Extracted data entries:

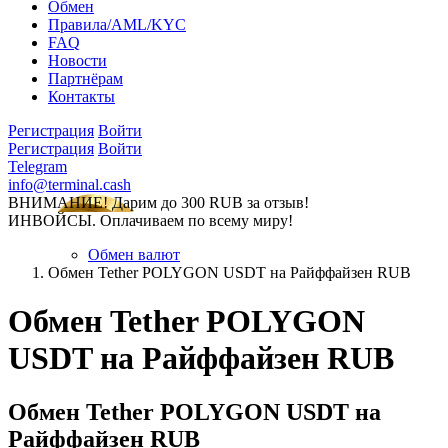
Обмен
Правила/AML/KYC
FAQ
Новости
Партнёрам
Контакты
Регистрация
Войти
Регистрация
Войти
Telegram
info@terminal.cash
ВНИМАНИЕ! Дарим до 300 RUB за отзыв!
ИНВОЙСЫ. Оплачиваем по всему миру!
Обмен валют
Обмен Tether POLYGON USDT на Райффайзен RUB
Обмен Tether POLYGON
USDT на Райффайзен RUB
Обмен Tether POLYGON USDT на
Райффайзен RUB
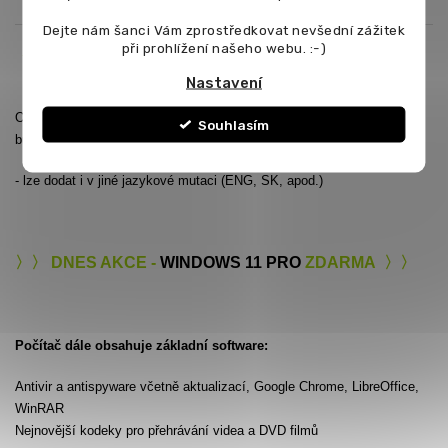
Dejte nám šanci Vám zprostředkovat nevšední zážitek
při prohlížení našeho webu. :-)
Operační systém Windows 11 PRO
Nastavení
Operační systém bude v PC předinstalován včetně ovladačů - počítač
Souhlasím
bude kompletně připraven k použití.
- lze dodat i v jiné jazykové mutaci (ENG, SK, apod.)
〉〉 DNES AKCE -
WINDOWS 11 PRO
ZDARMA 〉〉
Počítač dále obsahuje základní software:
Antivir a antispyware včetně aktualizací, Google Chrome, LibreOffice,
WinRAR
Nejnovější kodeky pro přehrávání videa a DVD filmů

> **TASK OBJECTIVE**: What lines above contain the string "bude"? Copy all of them.

> **WRITTEN ANSWER**:
Operační systém bude v PC předinstalován včetně ovladačů - počítač
bude kompletně připraven k použití.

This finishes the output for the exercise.